I find it a disturbingly accurate portrayal of my junior Dr years in the last 90s/ early noughties.
I really identified with poor Shruti. The feeling of being out of your depth and having to manage stuff you have only ever practiced on a dummy at 4am with no support and a roomful of people looking on expectantly. That's how I put in my first central line. Also taking the flack for seniors decisions and actions that you don't agree with and saying nothing. Being spoken to in derogatory terms or even sworn at was par for the course. It was entirely accepted that as a house officer you were the lowest of the low and you took what was coming to you.
The consultants are very realistic types too I thought. My first surgical consultant was just exactly like Mr Lockhart. Immaculate 3 piece suits, always to be found in the theatre smoking common room unless he was actually operating, he was on his 4th wife and had a large collection of classic cars. Simon, our put upon registrar, did most of the work and was as kind to me as time pressures allowed but often I was left to manage the ward on my own in my first ever job out of med school whilst they were all in theatre. I cried in the store room a lot of times. Once Simon called the consultant in when we were on call and he was drunk and incapable of coming and one of the other consultants had to cover for him. Nothing was done about that to my knowledge or if it was it was 'a quiet word'
Shifts always started half an hour before the rota said and finished 1-2hrs late if you were very lucky or later if the notoriously slow consultant was on the post take ward round. Leaving on time was not an expectation. Going off sick was frowned upon to the extent that one of my friends worked through chemotherapy and another through a UC flare so bad she collapsed and was admitted to her own ward. Pressure to do extra shifts or stay on if there was a gap was none too subtle. I missed so many special occasions and bumbled my way through others completely knackered.
I did not feel I fitted in very well coming from a state school working class background. A lot of people I went to medical school with and met on the job were public school rugger bugger types and there was a culture of masochism and a lot of swopping of war stories and disrespect for patients that I found distasteful.
After a few years I contemplated leaving medicine but made a move from acute medicine to psych instead. It's not easier in the way some people may think as it's emotionally very taxing but at least that is acknowledged and reflected upon and I have found the work culture much better and more supportive.

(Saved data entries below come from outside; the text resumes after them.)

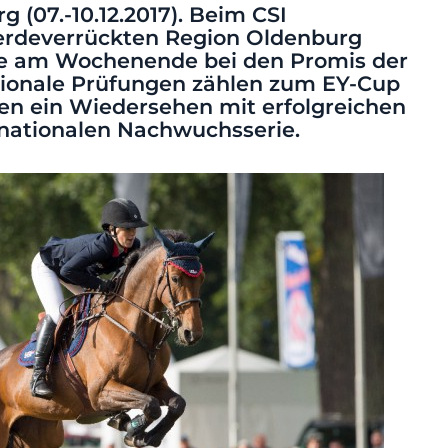
g (07.-10.12.2017). Beim CSI
 pferdeverrückten Region Oldenburg
te am Wochenende bei den Promis der
ationale Prüfungen zählen zum EY-Cup
en ein Wiedersehen mit erfolgreichen
rnationalen Nachwuchsserie.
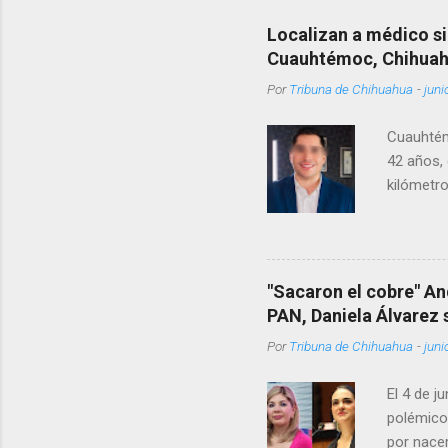
Localizan a médico si
Cuauhtémoc, Chihua
Por
Tribuna de Chihuahua
-
juni
Cuauhtém
42 años, 
kilómetro
permanecí
encontrá
Rotario 
"Sacaron el cobre" An
PAN, Daniela Álvarez
Por
Tribuna de Chihuahua
-
juni
El 4 de j
polémico
por nacer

I do believe, or at least I hope, that things have changed a bit for the better in medical culture. Less than full time work for men as well as women is starting to be quite common now whereas it was regarded as a cop out back in the day. Leaving on time is a reasonable expectation for my juniors and I like to think that I am a whole lot kinder and more supportive to them than some consultants were to me.
I still would not want my DC to have a career in medicine though.
I don't exactly think the programme (haven't read the book) is misogynistic I think that is an artefact of the specialty he's in. I think the culture is just brutal overall and dismissive to patients generally and honestly that's how it often was. I think he is honest about how he was a part of that and doesn't portray it in heroic terms.